Assim é o filho mais novo do casal de protagonistas, Tobias. Temporão e totalmente oposto aos irmãos, também não foi muito querido pelos pais. No entanto, ele é afilhado de Venâncio, encontrando ali um esteio familiar. Tobias é revolucionário, anticapitalista, defende os fracos e oprimidos, está sempre ao lado do proletariado e deseja fortemente que haja justiça social. Se opõe veementemente ao pai e discorda de sua forma de viver e de se relacionar com as pessoas. Ele também não concorda com o posicionamento político do pai e por isso, nos capítulos referentes a Tobias e a Venâncio são feitas as maiores discussões políticas e sociais do Brasil República, da Era Vargas e do Brasil Democrático.

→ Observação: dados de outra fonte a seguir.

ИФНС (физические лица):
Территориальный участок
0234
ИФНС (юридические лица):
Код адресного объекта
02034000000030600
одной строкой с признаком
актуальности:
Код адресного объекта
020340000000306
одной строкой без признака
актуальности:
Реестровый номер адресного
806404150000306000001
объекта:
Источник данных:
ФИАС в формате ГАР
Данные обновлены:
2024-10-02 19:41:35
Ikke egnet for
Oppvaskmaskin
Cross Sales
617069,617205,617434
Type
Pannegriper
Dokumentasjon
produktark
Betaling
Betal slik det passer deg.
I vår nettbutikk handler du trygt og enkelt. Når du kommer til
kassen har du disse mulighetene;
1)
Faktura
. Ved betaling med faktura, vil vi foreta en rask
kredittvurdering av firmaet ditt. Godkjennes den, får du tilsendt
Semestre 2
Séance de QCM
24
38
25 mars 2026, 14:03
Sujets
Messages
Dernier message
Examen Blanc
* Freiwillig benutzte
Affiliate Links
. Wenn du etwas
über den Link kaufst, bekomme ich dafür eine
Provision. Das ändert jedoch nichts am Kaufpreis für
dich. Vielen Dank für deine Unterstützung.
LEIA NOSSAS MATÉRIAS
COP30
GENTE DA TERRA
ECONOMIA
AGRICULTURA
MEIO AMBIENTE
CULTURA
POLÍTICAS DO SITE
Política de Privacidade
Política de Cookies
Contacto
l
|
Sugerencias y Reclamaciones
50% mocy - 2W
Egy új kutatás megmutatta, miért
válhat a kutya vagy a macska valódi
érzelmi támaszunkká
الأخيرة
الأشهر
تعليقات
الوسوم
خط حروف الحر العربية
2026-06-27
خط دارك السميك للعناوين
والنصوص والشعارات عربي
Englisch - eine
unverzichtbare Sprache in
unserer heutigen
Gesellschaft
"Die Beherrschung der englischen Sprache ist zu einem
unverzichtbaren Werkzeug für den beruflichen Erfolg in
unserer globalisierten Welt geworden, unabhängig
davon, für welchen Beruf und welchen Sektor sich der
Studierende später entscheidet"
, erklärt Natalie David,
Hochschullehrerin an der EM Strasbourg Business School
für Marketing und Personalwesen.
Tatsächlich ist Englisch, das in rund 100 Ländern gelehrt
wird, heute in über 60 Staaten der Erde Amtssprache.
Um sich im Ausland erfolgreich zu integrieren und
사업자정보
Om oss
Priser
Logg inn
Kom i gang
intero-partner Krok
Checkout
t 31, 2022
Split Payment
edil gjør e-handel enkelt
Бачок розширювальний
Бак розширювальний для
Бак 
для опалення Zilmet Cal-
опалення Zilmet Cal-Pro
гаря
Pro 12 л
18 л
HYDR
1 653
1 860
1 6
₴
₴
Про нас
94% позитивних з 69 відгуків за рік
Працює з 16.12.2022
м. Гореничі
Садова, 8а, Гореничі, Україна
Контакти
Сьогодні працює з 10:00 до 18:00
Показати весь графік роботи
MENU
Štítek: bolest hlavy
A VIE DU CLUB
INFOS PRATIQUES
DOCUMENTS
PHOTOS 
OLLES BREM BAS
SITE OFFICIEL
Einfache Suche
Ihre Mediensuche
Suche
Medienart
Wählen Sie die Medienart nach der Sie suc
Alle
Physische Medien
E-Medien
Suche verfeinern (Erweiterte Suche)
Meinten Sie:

Os dois fazem embates incríveis falando sobre esses temas e que nos ensinam muito sobre a nossa própria história, nos levando a reflexões importantes sobre A república dos sonhos, chamada Brasil.

Finalmente, Breta, a neta de Madruga e Eulália, aquela que foi rejeitada pelo avô quando nasceu, mas que por força das circunstâncias foi viver em sua casa no Leblon, é a redenção do patriarca. Desde que chegou ali para viver, ela se aproximou de Madruga e quebrou o gelo de seu coração. Tornou-se sua companheira, visitou a Galícia com ele, percorreu os caminhos do avô Xan, ouviu e guardou suas histórias, aprendeu a tomar vinho do Porto, se exilou na França por defender a democracia no Brasil após o Golpe de 1964 e por fim, tornou-se a depositária dos diários de Venâncio, onde havia muito da história de sua família e da Espanha, além de também receber com amor a caixa que sua avó fez para guardar as memórias de sua mãe Esperança. Breta passou a ser a guardiã das memórias dessa família e é também a nossa narradora metalinguística desse livro tão belo e tão grande. Breta tem além da função de nos contar essa história, a missão de reumanizar o avô Madruga e nos mostrar que ele é muito mais que um capitalista escroto.

A república dos sonhos é um romance construído de vários pequenos romances. Cada personagem contribui com o seu drama pessoal, que não faz parte apenas da sua conjuntura humana, mas também da história do nosso povo, representando muitos de nós. Para cada um deles há uma República dos sonhos e elas são diversas e diferentes. Esse é um romance monumental, que conta a saga de uma família de imigrantes, junto com a nossa história do século XX, entremeada no cotidiano desses personagens marcantes e inesquecíveis. Ao final da leitura, nos sentimos órfãos, porque é como se essas pessoas tivessem ido embora. Sim, elas ganham corpo à medida em que as vamos conhecendo aos poucos por essa narrativa tão singular e tão própria dessa autora que sabe-se lá porque é tão pouco conhecida no Brasil. Nélida foi a primeira mulher a presidir a Academia Brasileira de Letras. Foi também a primeira mulher a receber diversos prêmios internacionais. É bastante reconhecida e traduzida no exterior, mas no seu país de origem, é negligenciada. Por isso, vamos espalhar a palavra dessa brasileira que nos deixou no finalzinho do ano passado e que merece todas as honras e méritos que recebeu em vida.